• Task prompt
Repeat verbatim, and only, the lines of the data below, beginning at the line that contains "que no es de" and stopping after the line that contains "para descubrir tendencias.".

===== The data =====

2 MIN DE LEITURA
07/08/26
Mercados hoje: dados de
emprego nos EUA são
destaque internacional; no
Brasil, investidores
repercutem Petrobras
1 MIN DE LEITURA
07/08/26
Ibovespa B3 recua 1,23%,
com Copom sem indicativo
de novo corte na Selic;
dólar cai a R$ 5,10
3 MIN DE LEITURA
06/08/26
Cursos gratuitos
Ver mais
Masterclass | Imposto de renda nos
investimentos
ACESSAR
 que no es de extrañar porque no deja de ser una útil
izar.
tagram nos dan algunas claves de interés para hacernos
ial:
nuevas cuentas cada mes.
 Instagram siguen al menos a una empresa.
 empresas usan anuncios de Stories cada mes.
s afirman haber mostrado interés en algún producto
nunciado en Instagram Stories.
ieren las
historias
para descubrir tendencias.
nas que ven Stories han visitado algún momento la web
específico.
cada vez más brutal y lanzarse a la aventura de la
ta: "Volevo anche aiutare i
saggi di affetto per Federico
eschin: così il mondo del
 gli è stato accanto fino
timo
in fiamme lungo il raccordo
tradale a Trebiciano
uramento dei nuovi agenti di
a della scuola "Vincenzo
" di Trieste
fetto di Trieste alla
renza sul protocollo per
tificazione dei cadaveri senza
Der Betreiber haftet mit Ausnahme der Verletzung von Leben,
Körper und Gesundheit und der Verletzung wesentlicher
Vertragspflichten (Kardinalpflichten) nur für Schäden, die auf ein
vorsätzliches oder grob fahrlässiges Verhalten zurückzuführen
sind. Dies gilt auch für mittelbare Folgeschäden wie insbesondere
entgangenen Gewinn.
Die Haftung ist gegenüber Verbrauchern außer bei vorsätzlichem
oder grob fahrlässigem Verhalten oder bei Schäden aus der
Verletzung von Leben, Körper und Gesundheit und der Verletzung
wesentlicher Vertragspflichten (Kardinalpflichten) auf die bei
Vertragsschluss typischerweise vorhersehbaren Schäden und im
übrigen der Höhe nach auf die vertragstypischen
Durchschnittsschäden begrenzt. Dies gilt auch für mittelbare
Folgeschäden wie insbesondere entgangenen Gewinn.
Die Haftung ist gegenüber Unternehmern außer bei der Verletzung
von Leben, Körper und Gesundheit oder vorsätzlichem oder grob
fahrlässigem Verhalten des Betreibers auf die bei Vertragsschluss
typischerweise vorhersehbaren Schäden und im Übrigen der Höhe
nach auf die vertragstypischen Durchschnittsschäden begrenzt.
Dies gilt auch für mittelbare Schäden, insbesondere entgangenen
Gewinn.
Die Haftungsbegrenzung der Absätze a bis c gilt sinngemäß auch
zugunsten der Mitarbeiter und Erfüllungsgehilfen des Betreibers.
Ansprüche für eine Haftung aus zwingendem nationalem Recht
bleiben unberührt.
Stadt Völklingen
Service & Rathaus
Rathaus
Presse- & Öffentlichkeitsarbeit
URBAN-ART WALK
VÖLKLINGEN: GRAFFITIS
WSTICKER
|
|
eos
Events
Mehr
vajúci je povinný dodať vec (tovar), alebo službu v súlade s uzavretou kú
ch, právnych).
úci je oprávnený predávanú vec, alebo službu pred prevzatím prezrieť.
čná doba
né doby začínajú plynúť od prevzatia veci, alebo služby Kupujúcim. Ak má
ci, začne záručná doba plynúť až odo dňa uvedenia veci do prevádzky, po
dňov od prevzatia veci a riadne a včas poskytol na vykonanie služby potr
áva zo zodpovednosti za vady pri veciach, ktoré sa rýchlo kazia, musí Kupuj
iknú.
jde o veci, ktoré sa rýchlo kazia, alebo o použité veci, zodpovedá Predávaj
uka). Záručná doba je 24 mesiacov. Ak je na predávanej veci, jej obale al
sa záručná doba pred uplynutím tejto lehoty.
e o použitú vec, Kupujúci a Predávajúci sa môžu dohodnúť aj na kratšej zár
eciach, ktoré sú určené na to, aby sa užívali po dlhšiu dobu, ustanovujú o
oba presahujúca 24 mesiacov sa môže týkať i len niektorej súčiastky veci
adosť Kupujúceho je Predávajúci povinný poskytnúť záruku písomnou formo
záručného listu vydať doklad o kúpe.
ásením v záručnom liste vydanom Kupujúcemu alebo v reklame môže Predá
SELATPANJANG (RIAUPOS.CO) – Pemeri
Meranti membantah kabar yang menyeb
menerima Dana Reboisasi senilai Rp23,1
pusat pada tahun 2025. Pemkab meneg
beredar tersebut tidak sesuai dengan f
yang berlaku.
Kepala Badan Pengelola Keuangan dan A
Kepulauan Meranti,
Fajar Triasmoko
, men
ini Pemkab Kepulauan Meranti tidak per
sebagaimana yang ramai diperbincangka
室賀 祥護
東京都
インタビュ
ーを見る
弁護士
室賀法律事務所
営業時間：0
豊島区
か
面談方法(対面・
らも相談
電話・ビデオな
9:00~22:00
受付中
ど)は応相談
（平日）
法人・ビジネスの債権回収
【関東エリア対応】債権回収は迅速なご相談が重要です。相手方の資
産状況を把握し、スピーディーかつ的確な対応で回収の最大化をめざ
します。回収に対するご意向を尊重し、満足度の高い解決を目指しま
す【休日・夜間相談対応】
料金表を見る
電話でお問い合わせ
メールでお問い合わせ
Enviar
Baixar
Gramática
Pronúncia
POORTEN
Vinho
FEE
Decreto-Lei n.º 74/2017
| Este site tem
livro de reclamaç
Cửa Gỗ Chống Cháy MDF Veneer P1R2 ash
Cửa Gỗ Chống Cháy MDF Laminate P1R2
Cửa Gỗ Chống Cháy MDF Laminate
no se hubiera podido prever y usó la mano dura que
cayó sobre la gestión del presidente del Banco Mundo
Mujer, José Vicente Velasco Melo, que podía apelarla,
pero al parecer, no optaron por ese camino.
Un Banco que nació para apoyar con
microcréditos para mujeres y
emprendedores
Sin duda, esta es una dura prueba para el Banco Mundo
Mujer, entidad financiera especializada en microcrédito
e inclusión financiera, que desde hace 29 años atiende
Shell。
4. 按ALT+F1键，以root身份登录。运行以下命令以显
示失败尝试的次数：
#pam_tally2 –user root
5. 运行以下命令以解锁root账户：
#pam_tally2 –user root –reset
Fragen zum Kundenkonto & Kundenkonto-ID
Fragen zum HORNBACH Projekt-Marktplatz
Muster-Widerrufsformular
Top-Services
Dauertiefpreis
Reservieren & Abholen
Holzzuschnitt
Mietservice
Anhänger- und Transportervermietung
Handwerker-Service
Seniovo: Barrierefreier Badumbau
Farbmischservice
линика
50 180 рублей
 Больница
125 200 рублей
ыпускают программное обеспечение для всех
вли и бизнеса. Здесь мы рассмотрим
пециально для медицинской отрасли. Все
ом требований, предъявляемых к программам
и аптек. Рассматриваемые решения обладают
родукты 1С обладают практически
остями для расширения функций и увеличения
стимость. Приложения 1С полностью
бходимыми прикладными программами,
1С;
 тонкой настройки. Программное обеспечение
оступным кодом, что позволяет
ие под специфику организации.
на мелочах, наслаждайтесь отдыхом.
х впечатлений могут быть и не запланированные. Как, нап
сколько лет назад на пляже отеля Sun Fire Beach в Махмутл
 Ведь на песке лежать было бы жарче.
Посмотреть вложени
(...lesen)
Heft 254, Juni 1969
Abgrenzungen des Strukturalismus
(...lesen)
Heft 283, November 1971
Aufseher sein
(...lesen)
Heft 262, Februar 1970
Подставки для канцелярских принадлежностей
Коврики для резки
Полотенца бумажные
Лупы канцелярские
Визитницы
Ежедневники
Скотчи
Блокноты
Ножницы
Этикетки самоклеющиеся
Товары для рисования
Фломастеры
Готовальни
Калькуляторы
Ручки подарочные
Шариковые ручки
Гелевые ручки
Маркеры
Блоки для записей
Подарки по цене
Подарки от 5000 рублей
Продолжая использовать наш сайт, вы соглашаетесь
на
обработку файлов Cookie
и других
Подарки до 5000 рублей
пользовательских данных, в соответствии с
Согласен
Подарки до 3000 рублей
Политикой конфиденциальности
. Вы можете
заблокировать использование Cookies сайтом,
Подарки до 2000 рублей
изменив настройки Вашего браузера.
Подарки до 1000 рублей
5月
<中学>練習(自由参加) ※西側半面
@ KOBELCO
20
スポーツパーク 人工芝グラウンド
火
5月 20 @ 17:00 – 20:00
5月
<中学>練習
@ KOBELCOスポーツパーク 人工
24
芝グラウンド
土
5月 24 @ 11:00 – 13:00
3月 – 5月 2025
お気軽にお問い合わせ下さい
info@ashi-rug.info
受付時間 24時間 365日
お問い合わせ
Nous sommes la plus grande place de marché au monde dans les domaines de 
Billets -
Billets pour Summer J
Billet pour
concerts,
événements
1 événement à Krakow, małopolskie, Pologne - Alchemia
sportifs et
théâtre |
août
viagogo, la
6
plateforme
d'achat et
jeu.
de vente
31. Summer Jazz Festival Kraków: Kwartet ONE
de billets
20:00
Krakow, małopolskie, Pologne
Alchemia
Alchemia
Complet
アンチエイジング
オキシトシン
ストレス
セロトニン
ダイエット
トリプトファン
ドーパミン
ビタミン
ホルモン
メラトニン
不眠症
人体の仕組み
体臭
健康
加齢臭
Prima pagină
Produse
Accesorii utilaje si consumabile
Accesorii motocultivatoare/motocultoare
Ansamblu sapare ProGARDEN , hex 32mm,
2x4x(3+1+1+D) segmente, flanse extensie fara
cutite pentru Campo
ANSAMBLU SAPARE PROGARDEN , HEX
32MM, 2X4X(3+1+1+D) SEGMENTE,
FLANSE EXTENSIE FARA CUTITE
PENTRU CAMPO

=====

• Exercise result
 que no es de extrañar porque no deja de ser una útil
izar.
tagram nos dan algunas claves de interés para hacernos
ial:
nuevas cuentas cada mes.
 Instagram siguen al menos a una empresa.
 empresas usan anuncios de Stories cada mes.
s afirman haber mostrado interés en algún producto
nunciado en Instagram Stories.
ieren las
historias
para descubrir tendencias.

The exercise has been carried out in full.